RECORDS SHOWN below:

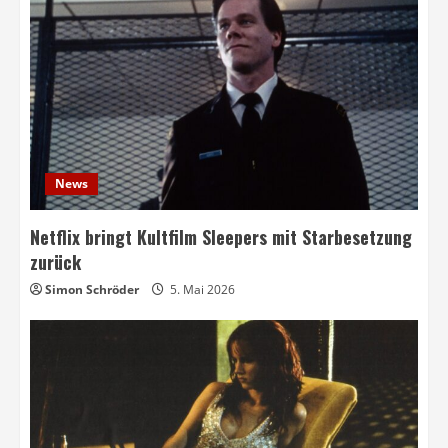
News
Netflix bringt Kultfilm Sleepers mit Starbesetzung
zurück
Simon Schröder
5. Mai 2026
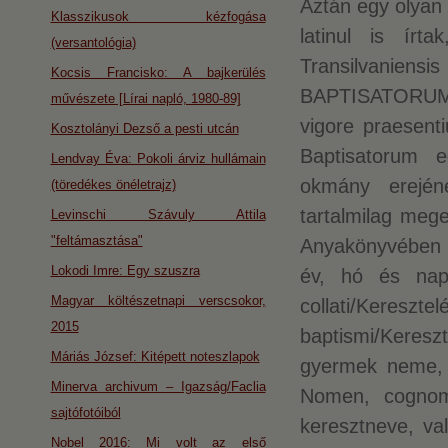
Aztán egy olyan 
Klasszikusok kézfogása
latinul is írta
(versantológia)
Transilvanien
Kocsis Francisko: A bajkerülés
BAPTISATORUM/Ki
művészete [Lírai napló, 1980-89]
vigore praesent
Kosztolányi Dezső a pesti utcán
Baptisatorum e
Lendvay Éva: Pokoli árviz hullámain
okmány erején
(töredékes önéletrajz)
tartalmilag meg
Levinschi Szávuly Attila
"feltámasztása"
Anyakönyvében fo
Lokodi Imre: Egy szuszra
év, hó és nap
Magyar költészetnapi verscsokor,
collati/Keres
2015
baptismi/Keresz
Máriás József: Kitépett noteszlapok
gyermek neme, t
Minerva archivum – Igazság/Faclia
Nomen, cognome
sajtófotóiból
keresztneve, val
Nobel 2016: Mi volt az első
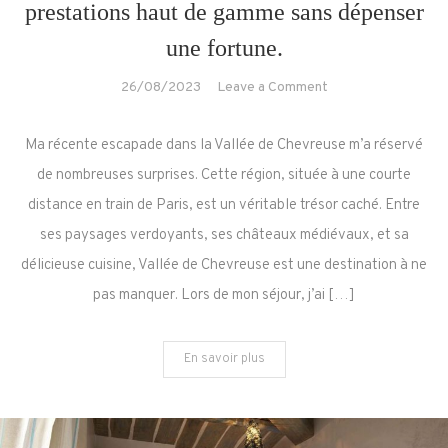
prestations haut de gamme sans dépenser
une fortune.
on
26/08/2023
Leave a Comment
Luxe
Abordable
Ma récente escapade dans la Vallée de Chevreuse m’a réservé
à
de nombreuses surprises. Cette région, située à une courte
Vallée
distance en train de Paris, est un véritable trésor caché. Entre
de
ses paysages verdoyants, ses châteaux médiévaux, et sa
Chevreuse
:
délicieuse cuisine, Vallée de Chevreuse est une destination à ne
Hôtel
pas manquer. Lors de mon séjour, j’ai […]
La
Fontaine
En savoir plus
–
Profitez
de
prestations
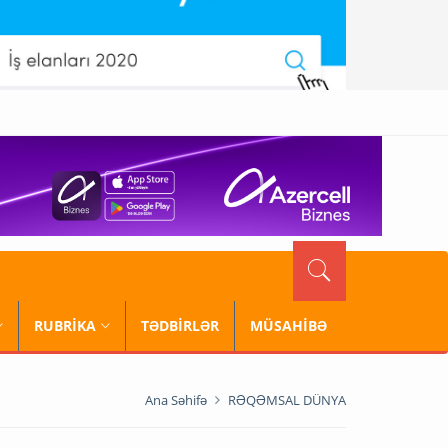
RUBRİKA
TƏDBİRLƏR
MÜSAHİBƏ
Ana Səhifə
RƏQƏMSAL DÜNYA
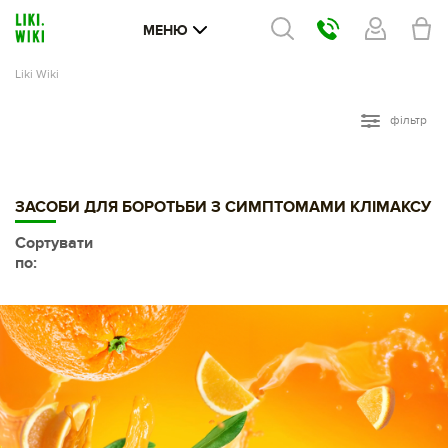
МЕНЮ
Liki Wiki
фільтр
ЗАСОБИ ДЛЯ БОРОТЬБИ З СИМПТОМАМИ КЛІМАКСУ
Сортувати
по:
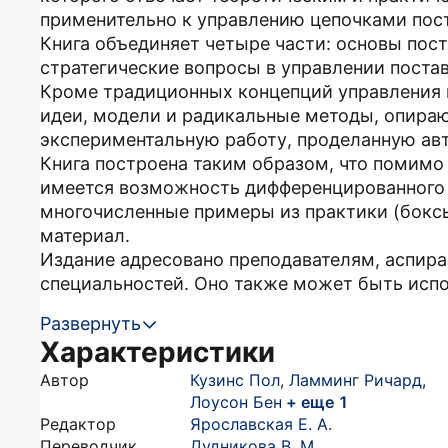
применительно к управлению цепочками пост
Книга объединяет четыре части: основы пост
стратегические вопросы в управлении постав
Кроме традиционных концепций управления 
идеи, модели и радикальные методы, опира
экспериментальную работу, проделанную авт
Книга построена таким образом, что помимо 
имеется возможность дифференцированного 
многочисленные примеры из практики (бок
материал.
Издание адресовано преподавателям, аспира
специальностей. Оно также может быть испол
Развернуть
Характеристики
Автор
Кузинс Пол
,
Ламминг Ричард
,
Лоусон Бен
+ еще 1
Редактор
Ярославская Е. А.
Переводчик
Дудникова В. М.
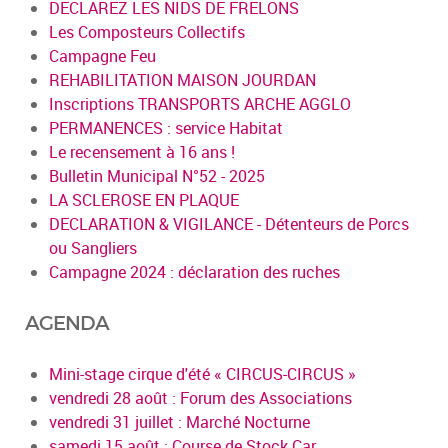
DECLAREZ LES NIDS DE FRELONS
Les Composteurs Collectifs
Campagne Feu
REHABILITATION MAISON JOURDAN
Inscriptions TRANSPORTS ARCHE AGGLO
PERMANENCES : service Habitat
Le recensement à 16 ans !
Bulletin Municipal N°52 - 2025
LA SCLEROSE EN PLAQUE
DECLARATION & VIGILANCE - Détenteurs de Porcs
ou Sangliers
Campagne 2024 : déclaration des ruches
AGENDA
Mini-stage cirque d'été « CIRCUS-CIRCUS »
vendredi 28 août : Forum des Associations
vendredi 31 juillet : Marché Nocturne
samedi 15 août : Course de Stock Car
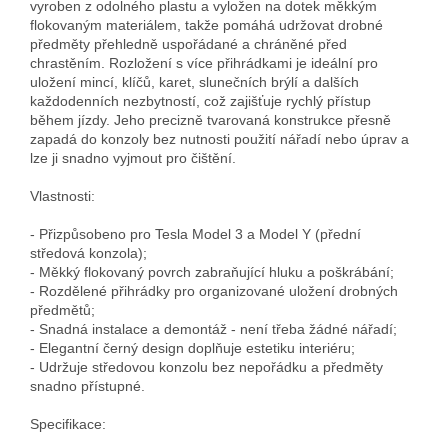
vyroben z odolného plastu a vyložen na dotek měkkým 
flokovaným materiálem, takže pomáhá udržovat drobné 
předměty přehledně uspořádané a chráněné před 
chrastěním. Rozložení s více přihrádkami je ideální pro 
uložení mincí, klíčů, karet, slunečních brýlí a dalších 
každodenních nezbytností, což zajišťuje rychlý přístup 
během jízdy. Jeho precizně tvarovaná konstrukce přesně 
zapadá do konzoly bez nutnosti použití nářadí nebo úprav a 
lze ji snadno vyjmout pro čištění.

Vlastnosti:

- Přizpůsobeno pro Tesla Model 3 a Model Y (přední 
středová konzola);

- Měkký flokovaný povrch zabraňující hluku a poškrábání;

- Rozdělené přihrádky pro organizované uložení drobných 
předmětů;

- Snadná instalace a demontáž - není třeba žádné nářadí;

- Elegantní černý design doplňuje estetiku interiéru;

- Udržuje středovou konzolu bez nepořádku a předměty 
snadno přístupné.

Specifikace:
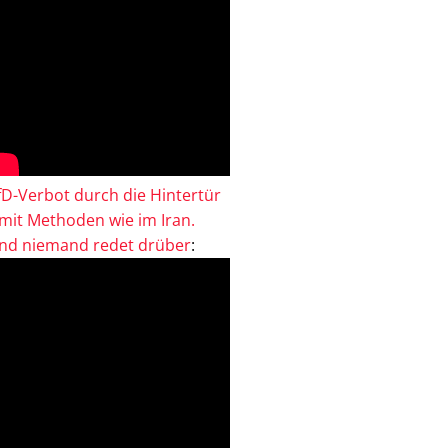
fD-Verbot durch die Hintertür
 mit Methoden wie im Iran.
nd niemand redet drüber
:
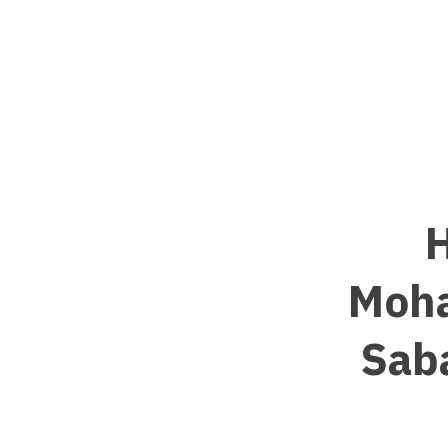
H
Moha
Saba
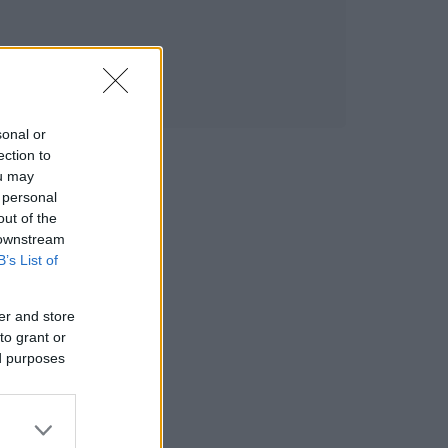
sonal or
ection to
ou may
 personal
out of the
 downstream
B’s List of
er and store
to grant or
ed purposes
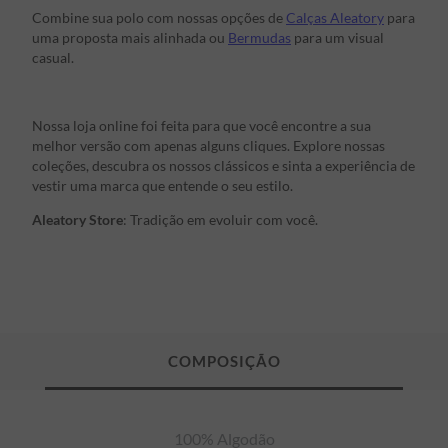
Combine sua polo com nossas opções de
Calças Aleatory
para
uma proposta mais alinhada ou
Bermudas
para um visual
casual.
Nossa loja online foi feita para que você encontre a sua
melhor versão com apenas alguns cliques. Explore nossas
coleções, descubra os nossos clássicos e sinta a experiência de
vestir uma marca que entende o seu estilo.
Aleatory Store
: Tradição em evoluir com você.
100% Algodão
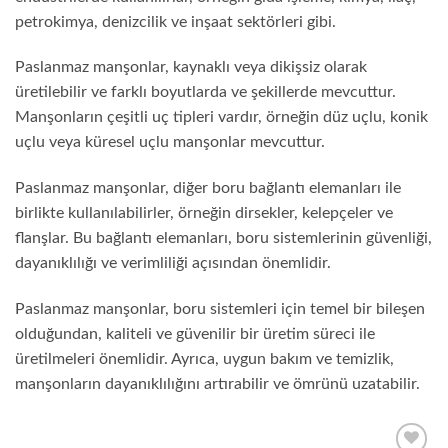
petrokimya, denizcilik ve inşaat sektörleri gibi.
Paslanmaz manşonlar, kaynaklı veya dikişsiz olarak
üretilebilir ve farklı boyutlarda ve şekillerde mevcuttur.
Manşonların çeşitli uç tipleri vardır, örneğin düz uçlu, konik
uçlu veya küresel uçlu manşonlar mevcuttur.
Paslanmaz manşonlar, diğer boru bağlantı elemanları ile
birlikte kullanılabilirler, örneğin dirsekler, kelepçeler ve
flanşlar. Bu bağlantı elemanları, boru sistemlerinin güvenliği,
dayanıklılığı ve verimliliği açısından önemlidir.
Paslanmaz manşonlar, boru sistemleri için temel bir bileşen
olduğundan, kaliteli ve güvenilir bir üretim süreci ile
üretilmeleri önemlidir. Ayrıca, uygun bakım ve temizlik,
manşonların dayanıklılığını artırabilir ve ömrünü uzatabilir.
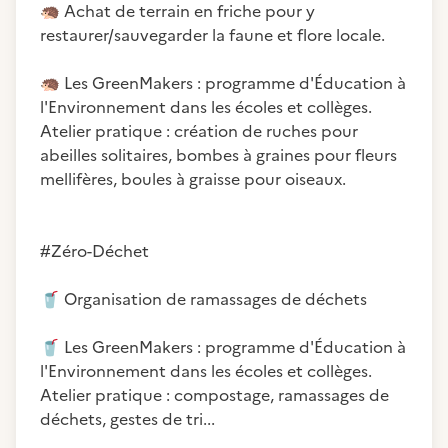
🦔
Achat de terrain en friche pour y
restaurer/sauvegarder la faune et flore locale.
🦔
Les GreenMakers : programme d'Éducation à
l'Environnement dans les écoles et collèges.
Atelier pratique : création de ruches pour
abeilles solitaires, bombes à graines pour fleurs
mellifères, boules à graisse pour oiseaux.
#Zéro-Déchet
🥤
Organisation de ramassages de déchets
🥤
Les GreenMakers : programme d'Éducation à
l'Environnement dans les écoles et collèges.
Atelier pratique : compostage, ramassages de
déchets, gestes de tri...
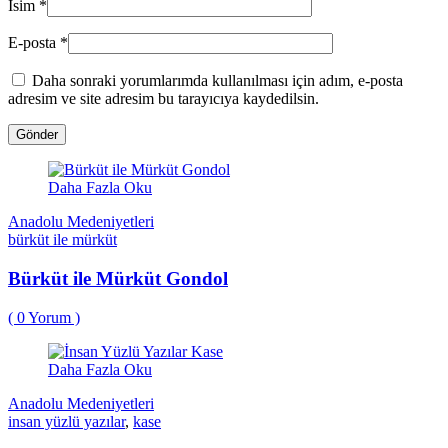
İsim
*
E-posta
*
Daha sonraki yorumlarımda kullanılması için adım, e-posta
adresim ve site adresim bu tarayıcıya kaydedilsin.
Daha Fazla Oku
Anadolu Medeniyetleri
bürküt ile mürküt
Bürküt ile Mürküt Gondol
(
0
Yorum )
Daha Fazla Oku
Anadolu Medeniyetleri
insan yüzlü yazılar
,
kase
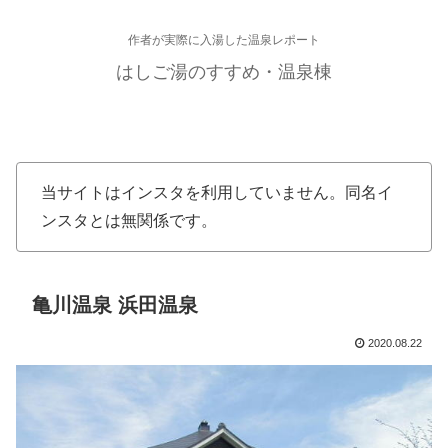
作者が実際に入湯した温泉レポート
はしご湯のすすめ・温泉棟
当サイトはインスタを利用していません。同名イ
ンスタとは無関係です。
亀川温泉 浜田温泉
2020.08.22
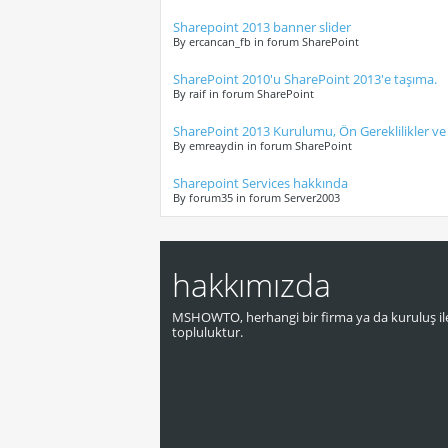
Sharepoint 2013 banner slider
By ercancan_fb in forum SharePoint
SharePoint 2010'u SharePoint 2013'e taşıma.
By raif in forum SharePoint
SharePoint 2013 Kurulumu, Ön Gereklilikler ve S
By emreaydin in forum SharePoint
Sharepoint Services hakkında
By forum35 in forum Server2003
hakkımızda
MSHOWTO, herhangi bir firma ya da kuruluş ile
topluluktur.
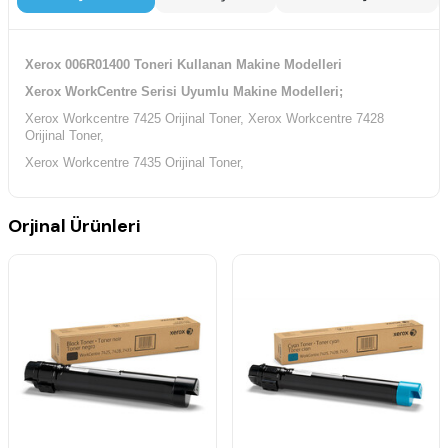
Xerox 006R01400 Toneri Kullanan Makine Modelleri
Xerox WorkCentre Serisi Uyumlu Makine Modelleri;
Xerox Workcentre 7425 Orijinal Toner, Xerox Workcentre 7428
Orijinal Toner,
Xerox Workcentre 7435 Orijinal Toner,
Orjinal Ürünleri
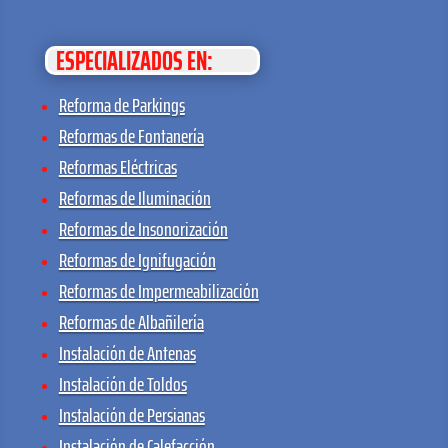
ESPECIALIZADOS EN:
Reforma de Parkings
Reformas de Fontanería
Reformas Eléctricas
Reformas de Iluminación
Reformas de Insonorización
Reformas de Ignifugación
Reformas de Impermeabilización
Reformas de Albañilería
Instalación de Antenas
Instalación de Toldos
Instalación de Persianas
Instalación de Calefacción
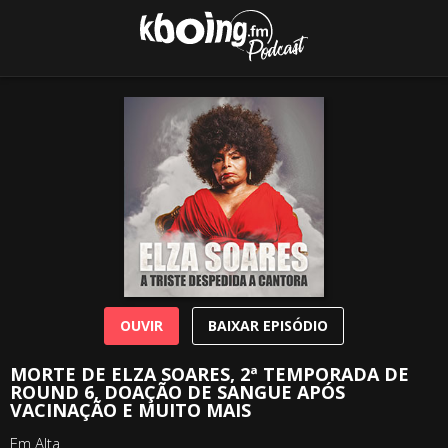
OUVIR
BAIXAR EPISÓDIO
MORTE DE ELZA SOARES, 2ª TEMPORADA DE
ROUND 6, DOAÇÃO DE SANGUE APÓS
VACINAÇÃO E MUITO MAIS
Em Alta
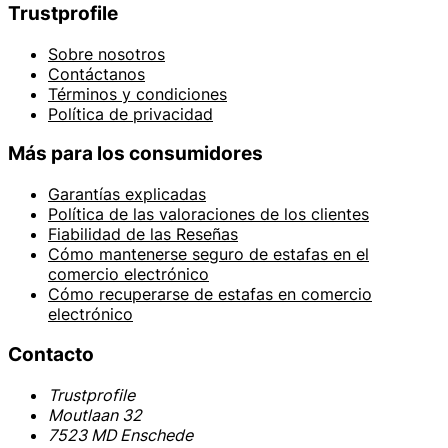
Trustprofile
Sobre nosotros
Contáctanos
Términos y condiciones
Política de privacidad
Más para los consumidores
Garantías explicadas
Política de las valoraciones de los clientes
Fiabilidad de las Reseñas
Cómo mantenerse seguro de estafas en el
comercio electrónico
Cómo recuperarse de estafas en comercio
electrónico
Contacto
Trustprofile
Moutlaan 32
7523 MD Enschede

End of RECORDS SHOWN.

*PROBLEM STATEMENT:*
I need every line of the material that includes "vendredi", so please copy them out.

*OUTPUT FOR THIS EXERCISE:*
vendredi 28 août : Forum des Associations
vendredi 31 juillet : Marché Nocturne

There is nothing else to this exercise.